When developing an overall concept, the requirements of different use cases should be taken into consideration from the beginning, even if they are implemented step-by-step and on an iterative basis. Companies need to be able to prepare and aggregate data from numerous different source systems in order to make it available in a generic digital twin. For this to happen, the question of data sovereignty within the company and the extended corporate network also needs to be addressed.
3DSE and PROSTEP: Partners for the Digital Twin
The white paper makes it clear that the digital twin is a high-ly complex, company-specific topic. It requires new concepts for a digital enterprise architecture that links business strategy with the application level. Shared digital enterprise services extend the conventional PLM landscape and make available the capabilities needed to support different use cases for the digital twin throughout the product lifecycle. The specific capabilities required will depend on the digital twin concept and the priorities of the company in question.

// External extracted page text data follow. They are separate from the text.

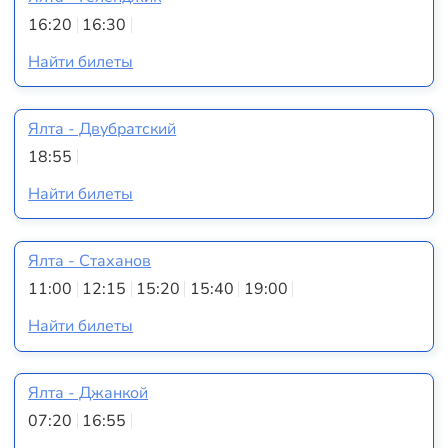
16:20
16:30
Найти билеты
Ялта - Двубратский
18:55
Найти билеты
Ялта - Стаханов
11:00
12:15
15:20
15:40
19:00
Найти билеты
Ялта - Джанкой
07:20
16:55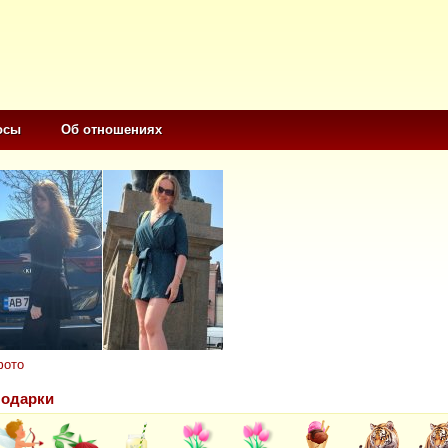
осы
Об отношениях
фото
одарки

Digital twins increase operational efficiency in development, manufacturing, sales, and service. They make it possible to develop new business models thanks to innovative product-as-a-service offerings. All vendors of complex products should therefore think about how they can use digital twins to sup-port their products and processes. Even component suppliers will not be able to avoid developing digital twins of their components in the long run because their customers want to integrate them in the overall product.

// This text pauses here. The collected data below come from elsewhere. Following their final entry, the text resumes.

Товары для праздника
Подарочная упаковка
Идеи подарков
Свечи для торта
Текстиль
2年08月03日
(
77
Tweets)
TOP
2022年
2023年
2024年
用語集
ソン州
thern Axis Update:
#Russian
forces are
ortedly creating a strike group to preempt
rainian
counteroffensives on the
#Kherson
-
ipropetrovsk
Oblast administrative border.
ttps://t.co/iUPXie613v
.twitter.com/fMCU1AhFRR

The development of a sustainable digital twin concept is a challenge that business departments and IT should ideally tackle together. On the one hand, companies need to be drivers of innovation and understand technologies such as artificial intelligence, cloud computing, augmented reality, and the like, which today are making a growing variety of digital twin applications possible. On the other hand, they need to address the question of which specific use cases promise the greatest benefit for their business model and product, and which requirements regarding digital twins will in the future be communicated to them by the market and their customers.
Not all companies have the resources to develop an overall concept of the digital enterprise architecture as comprehensive as the one we developed for Airbus. Despite this, they should not overlook the strategic dimension of the digital twin. We recommend that this topic be addressed from two different perspectives. On the one hand, from the perspective of the business models and business requirements, which may change under the influence of the digital twin. On the other hand, from the perspective of the user or possible use cases. Many companies are already collecting vast amounts of data in development, manufacturing, and operations, but without enabling it to be used for the digital twin. We help them to exploit this potential using a transparent and clearly structured approach.
As external consultants, 3DSE Management Consultants and PROSTEP AG help companies develop a digital enterprise architecture for implementing specific use cases that is best suited to the organization, processes, and product portfolio. Implementation and rollout of the concepts are supported by professional, strategic change management throughout the company to ensure that it has the maximum ability to implement, the highest possible level of acceptance, and fast added value.
Numerous successful projects mean that we are familiar with how both established companies and innovative start-ups approach the topic of the digital twin. Process knowledge, organizational development, and many years of expertise in the field of digital transformation are now brought to bear on joint customer projects.